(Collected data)
= Beginning of Section =
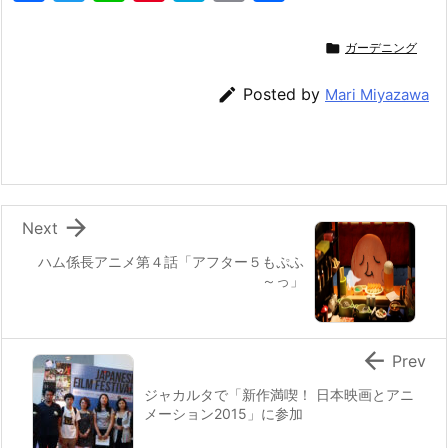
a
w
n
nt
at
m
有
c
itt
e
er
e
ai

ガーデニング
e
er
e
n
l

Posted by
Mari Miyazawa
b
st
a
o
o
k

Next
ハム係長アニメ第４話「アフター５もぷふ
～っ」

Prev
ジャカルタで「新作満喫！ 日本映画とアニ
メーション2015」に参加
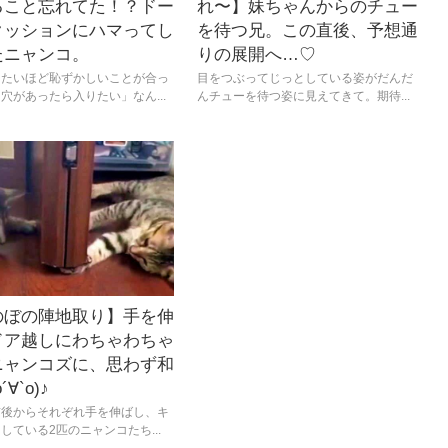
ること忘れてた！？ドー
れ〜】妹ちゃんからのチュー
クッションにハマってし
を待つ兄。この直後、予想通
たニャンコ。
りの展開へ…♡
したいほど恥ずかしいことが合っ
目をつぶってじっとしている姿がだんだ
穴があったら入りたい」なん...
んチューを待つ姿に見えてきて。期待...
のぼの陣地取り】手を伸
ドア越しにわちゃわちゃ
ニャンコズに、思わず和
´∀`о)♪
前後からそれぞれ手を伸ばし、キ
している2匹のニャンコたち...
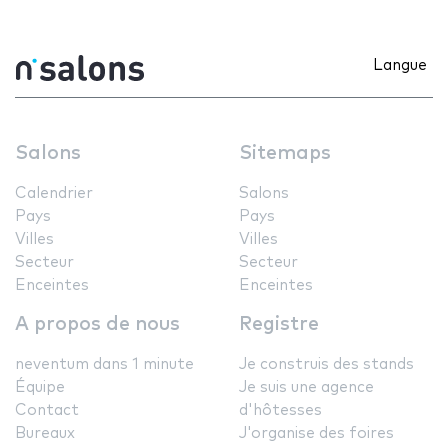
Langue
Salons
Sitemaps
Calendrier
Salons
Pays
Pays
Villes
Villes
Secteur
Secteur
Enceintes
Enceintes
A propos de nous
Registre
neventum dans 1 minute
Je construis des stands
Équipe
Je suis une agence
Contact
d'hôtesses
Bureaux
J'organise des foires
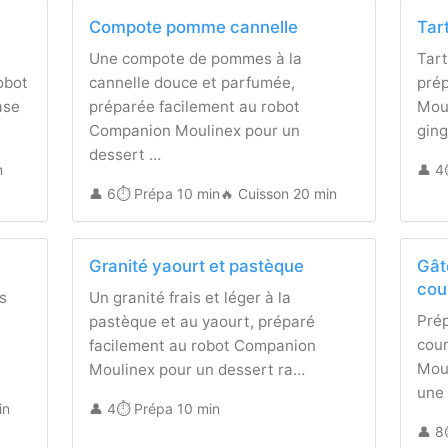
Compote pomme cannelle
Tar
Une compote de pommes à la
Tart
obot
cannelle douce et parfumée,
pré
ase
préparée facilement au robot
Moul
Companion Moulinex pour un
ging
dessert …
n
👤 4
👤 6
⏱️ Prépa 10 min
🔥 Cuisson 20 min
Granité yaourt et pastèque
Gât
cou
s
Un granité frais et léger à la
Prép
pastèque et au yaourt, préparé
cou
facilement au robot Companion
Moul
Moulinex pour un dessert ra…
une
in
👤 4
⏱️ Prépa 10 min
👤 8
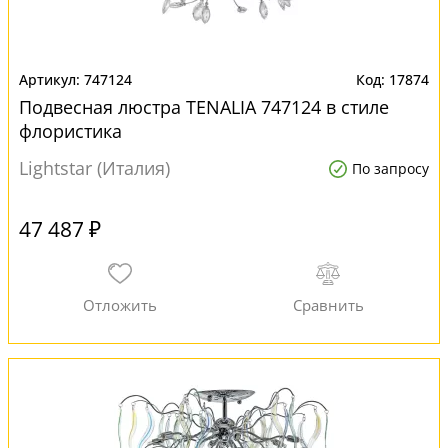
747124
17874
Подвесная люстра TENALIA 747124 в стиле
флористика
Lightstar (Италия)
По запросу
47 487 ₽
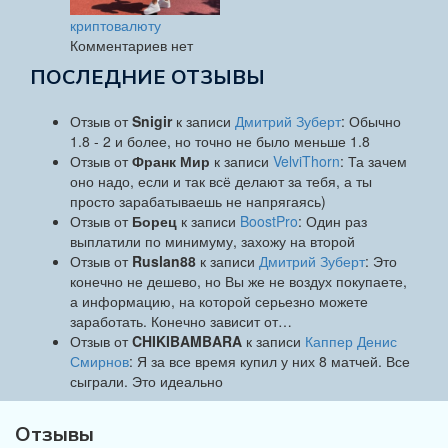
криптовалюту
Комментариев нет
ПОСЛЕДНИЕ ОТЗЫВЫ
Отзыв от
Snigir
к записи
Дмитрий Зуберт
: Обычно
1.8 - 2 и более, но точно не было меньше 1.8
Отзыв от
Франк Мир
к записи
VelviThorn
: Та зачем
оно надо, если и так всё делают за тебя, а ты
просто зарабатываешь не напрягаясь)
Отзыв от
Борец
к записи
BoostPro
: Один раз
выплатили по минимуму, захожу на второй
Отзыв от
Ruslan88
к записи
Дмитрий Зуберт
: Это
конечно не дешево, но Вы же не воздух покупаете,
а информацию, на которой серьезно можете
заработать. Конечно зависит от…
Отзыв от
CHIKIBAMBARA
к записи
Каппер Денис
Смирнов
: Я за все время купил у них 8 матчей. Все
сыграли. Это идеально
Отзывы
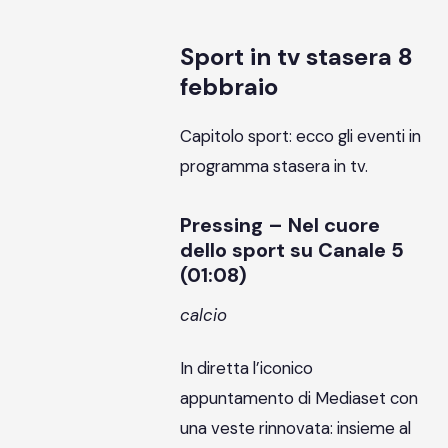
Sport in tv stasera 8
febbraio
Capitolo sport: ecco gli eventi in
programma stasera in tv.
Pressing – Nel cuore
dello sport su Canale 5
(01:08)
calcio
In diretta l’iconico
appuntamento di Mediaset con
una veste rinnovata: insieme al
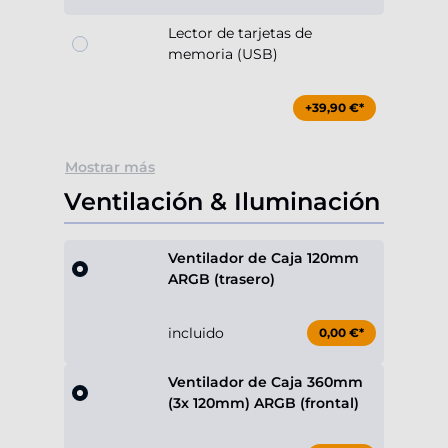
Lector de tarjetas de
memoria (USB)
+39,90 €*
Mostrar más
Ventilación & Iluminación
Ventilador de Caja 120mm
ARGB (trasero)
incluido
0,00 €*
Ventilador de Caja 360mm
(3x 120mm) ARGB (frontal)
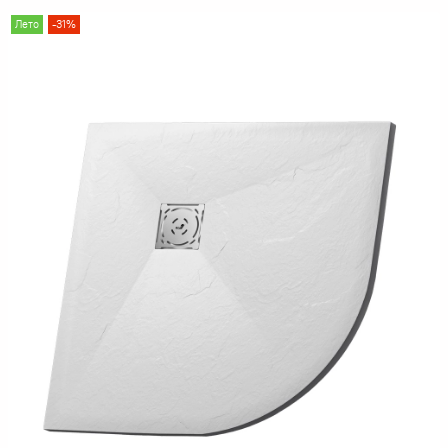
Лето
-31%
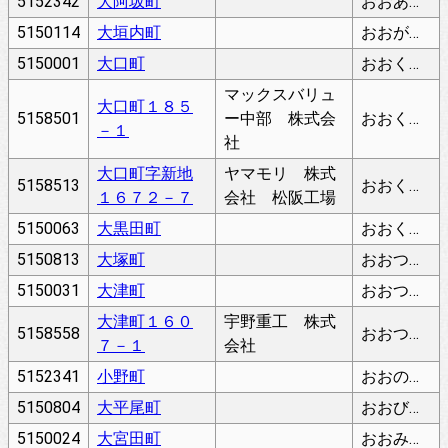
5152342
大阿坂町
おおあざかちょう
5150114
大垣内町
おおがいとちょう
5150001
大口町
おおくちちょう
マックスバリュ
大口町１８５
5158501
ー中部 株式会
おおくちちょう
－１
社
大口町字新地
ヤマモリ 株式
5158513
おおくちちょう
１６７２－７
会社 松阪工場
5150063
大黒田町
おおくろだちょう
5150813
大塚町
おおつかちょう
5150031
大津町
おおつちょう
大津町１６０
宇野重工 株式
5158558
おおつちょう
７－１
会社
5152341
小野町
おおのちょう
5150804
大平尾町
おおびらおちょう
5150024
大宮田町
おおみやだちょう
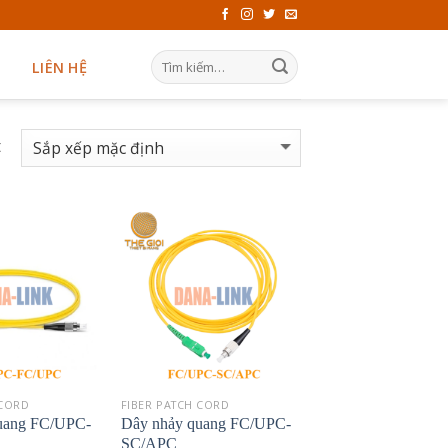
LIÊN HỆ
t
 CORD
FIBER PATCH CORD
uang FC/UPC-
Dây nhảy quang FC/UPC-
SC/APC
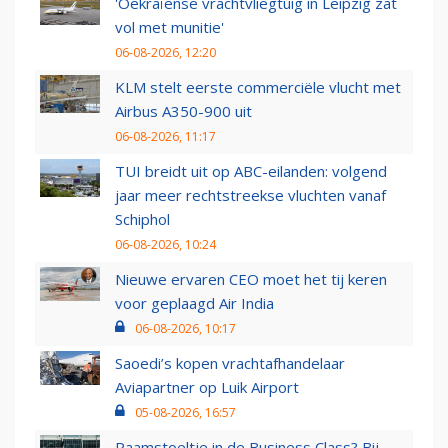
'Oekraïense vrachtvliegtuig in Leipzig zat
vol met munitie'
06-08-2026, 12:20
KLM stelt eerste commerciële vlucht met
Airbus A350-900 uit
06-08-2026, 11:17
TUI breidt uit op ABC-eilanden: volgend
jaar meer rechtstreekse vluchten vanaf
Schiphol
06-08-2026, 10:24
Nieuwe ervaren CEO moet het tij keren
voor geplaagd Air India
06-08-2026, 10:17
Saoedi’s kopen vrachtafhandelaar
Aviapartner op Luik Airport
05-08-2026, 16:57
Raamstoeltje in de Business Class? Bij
= End of Section =
Exercise requirements: Repeat nothing but the lines from the one containing "Dây nhảy quang" through the end of the entries, exactly, and skip the pictures.

Result:
Dây nhảy quang FC/UPC-
SC/APC
'Oekraïense vrachtvliegtuig in Leipzig zat
vol met munitie'
06-08-2026, 12:20
KLM stelt eerste commerciële vlucht met
Airbus A350-900 uit
06-08-2026, 11:17
TUI breidt uit op ABC-eilanden: volgend
jaar meer rechtstreekse vluchten vanaf
Schiphol
06-08-2026, 10:24
Nieuwe ervaren CEO moet het tij keren
voor geplaagd Air India
06-08-2026, 10:17
Saoedi’s kopen vrachtafhandelaar
Aviapartner op Luik Airport
05-08-2026, 16:57
Raamstoeltje in de Business Class? Bij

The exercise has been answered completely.